As the climate emergency heightens Australian corporates are yielding to pressure to make climate related disclosures and statements.
Companies, however, will need to be careful when making disclosures and commitments as they can give rise to liability risks where such commitments are considered misleading or deceptive under the Australian Consumer Law; Corporations Act and ASIC Act 2001.
Potentially misleading disclosures and claims in the environmental or climate change context could be seen as ‘greenwashing’, a term which involves making an unsubstantiated or misleading claim about the environmental status of a business or the environmental benefits of a product, service, technology or company practice.
In November 2021 courts in Australia granted a shareholder access to the Commonwealth Bank of Australia’s internal documentation to check if the bank complied with its own climate change policy in lending to oil and gas projects.
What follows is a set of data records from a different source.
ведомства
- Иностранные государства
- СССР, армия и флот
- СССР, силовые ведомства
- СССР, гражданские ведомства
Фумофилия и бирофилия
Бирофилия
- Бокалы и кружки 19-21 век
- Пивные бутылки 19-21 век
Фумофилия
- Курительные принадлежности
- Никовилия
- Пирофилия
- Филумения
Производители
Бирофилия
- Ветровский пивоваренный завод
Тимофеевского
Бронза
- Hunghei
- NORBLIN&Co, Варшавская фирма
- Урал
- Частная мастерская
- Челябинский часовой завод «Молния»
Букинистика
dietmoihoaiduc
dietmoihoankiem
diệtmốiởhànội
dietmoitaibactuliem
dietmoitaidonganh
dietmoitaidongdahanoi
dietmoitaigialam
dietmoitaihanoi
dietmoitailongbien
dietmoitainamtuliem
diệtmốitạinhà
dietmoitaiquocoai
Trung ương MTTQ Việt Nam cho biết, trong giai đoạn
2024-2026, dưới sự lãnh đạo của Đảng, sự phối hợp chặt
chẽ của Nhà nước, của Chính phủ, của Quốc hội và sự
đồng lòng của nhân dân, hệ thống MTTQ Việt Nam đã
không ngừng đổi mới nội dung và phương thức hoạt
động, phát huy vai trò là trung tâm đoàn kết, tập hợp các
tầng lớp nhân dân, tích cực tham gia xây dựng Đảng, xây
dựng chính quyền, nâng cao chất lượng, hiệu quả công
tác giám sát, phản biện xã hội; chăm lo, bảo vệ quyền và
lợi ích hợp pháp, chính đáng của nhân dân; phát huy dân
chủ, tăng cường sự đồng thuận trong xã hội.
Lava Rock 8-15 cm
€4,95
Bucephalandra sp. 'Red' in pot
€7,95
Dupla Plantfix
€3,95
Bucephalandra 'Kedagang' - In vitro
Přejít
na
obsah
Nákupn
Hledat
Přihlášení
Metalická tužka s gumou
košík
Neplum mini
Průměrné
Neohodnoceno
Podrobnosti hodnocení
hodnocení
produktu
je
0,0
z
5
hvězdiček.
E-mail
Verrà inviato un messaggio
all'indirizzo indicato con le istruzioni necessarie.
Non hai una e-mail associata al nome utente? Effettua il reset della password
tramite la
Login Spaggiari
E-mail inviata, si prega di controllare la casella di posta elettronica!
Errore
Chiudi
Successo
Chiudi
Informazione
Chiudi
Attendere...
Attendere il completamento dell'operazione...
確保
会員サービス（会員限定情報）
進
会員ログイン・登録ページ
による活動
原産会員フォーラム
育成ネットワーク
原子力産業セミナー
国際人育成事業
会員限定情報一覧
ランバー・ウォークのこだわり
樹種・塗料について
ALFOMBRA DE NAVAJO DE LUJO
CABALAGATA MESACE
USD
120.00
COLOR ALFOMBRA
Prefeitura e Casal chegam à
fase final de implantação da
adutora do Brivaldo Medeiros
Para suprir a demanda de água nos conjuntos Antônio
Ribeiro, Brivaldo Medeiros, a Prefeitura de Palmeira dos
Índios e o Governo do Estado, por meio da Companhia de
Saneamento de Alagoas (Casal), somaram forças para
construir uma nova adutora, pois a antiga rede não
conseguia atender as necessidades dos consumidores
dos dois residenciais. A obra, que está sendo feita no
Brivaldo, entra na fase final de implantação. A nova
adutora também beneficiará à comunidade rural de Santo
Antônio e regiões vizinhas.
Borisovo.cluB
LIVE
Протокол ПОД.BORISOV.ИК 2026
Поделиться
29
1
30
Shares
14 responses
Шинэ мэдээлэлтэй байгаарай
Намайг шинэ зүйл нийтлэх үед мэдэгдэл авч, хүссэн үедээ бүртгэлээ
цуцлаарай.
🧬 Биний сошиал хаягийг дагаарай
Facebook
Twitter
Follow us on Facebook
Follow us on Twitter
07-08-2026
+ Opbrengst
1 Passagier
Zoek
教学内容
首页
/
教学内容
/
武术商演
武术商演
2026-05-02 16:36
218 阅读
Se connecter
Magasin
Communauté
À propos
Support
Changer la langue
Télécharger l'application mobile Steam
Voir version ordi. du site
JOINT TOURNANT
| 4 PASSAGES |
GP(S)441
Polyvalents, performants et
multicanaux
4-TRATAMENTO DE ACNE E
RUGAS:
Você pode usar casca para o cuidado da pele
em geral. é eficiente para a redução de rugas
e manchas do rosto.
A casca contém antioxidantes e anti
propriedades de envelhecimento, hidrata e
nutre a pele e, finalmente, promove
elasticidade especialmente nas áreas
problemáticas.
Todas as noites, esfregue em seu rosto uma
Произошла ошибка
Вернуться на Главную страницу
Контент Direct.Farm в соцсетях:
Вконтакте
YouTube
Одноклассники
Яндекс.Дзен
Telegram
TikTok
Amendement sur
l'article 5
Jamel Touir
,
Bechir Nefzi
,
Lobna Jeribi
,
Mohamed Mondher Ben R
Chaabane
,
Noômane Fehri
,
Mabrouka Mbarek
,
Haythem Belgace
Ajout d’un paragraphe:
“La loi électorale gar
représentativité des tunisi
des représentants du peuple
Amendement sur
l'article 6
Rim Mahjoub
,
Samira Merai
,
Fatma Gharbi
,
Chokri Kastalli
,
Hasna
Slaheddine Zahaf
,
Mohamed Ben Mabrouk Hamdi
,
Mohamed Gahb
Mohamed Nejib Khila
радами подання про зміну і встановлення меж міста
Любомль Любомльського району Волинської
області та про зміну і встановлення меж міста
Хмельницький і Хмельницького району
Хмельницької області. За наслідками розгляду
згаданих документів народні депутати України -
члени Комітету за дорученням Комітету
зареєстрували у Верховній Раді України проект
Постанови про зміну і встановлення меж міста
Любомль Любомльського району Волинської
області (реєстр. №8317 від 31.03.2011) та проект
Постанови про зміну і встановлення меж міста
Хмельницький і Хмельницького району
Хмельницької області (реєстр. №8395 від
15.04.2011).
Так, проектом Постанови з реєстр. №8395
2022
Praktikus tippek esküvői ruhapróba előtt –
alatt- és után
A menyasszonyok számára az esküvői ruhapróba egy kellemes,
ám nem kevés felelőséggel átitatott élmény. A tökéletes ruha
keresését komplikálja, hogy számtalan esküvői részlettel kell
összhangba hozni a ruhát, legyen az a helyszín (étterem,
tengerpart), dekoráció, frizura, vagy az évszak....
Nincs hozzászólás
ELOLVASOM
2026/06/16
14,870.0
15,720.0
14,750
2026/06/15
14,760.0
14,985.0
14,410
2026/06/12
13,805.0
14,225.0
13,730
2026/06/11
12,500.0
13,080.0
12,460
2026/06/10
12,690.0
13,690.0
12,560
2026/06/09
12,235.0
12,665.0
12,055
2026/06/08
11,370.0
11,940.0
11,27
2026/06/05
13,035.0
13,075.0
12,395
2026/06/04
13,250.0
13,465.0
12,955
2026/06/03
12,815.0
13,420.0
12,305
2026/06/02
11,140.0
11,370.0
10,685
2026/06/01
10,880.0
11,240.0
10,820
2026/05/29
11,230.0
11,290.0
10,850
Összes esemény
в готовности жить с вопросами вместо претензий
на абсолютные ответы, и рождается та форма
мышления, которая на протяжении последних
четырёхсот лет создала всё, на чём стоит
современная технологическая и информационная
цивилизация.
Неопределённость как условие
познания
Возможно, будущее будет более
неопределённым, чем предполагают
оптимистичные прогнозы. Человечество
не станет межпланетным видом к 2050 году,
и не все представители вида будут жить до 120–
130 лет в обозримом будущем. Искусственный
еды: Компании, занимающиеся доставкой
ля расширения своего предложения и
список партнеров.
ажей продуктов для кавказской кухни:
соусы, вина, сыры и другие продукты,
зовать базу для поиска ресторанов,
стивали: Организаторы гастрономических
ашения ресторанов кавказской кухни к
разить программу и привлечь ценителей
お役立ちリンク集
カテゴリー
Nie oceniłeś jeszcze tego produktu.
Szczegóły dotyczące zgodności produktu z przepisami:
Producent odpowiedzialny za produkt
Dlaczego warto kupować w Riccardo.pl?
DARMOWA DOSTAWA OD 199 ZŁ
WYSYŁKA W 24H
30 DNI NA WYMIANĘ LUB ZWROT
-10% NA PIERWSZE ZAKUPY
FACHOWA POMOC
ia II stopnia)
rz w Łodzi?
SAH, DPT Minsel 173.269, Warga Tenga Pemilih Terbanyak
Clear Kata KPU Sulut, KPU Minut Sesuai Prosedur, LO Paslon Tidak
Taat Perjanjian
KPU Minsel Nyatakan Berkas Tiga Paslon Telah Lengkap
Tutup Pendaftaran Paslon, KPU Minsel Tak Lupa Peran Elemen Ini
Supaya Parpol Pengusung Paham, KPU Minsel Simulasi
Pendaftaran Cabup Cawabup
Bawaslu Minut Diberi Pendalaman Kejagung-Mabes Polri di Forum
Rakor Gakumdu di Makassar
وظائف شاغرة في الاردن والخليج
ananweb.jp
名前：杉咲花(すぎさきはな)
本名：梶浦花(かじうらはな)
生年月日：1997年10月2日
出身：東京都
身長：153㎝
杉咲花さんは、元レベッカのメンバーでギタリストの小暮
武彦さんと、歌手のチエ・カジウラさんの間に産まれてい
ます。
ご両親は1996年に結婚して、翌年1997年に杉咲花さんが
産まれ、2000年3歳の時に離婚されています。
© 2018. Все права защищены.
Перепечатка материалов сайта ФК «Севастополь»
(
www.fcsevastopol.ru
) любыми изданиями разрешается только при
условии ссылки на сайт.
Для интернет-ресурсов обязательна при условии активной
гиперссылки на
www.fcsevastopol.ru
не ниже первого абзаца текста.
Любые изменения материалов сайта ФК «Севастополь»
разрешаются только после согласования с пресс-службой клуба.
A further “test case” currently lodged in the Federal Court is the Australasian Centre for Corporate Responsibility’s (ACCR) challenge over Santos’ claims in its 2020 Annual Report that natural gas is a “clean fuel” and that Santos has a credible pathway to net zero emissions by 2040.
Actions like these and the increasing scrutiny of regulators, shareholders and activists on companies’ net zero commitments and green credentials, mean that it is critical that all statements made by companies, including in annual financial reports, director’s reports, marketing/advertising materials and disclosure documents are accurate and can be substantiated with materials and actions.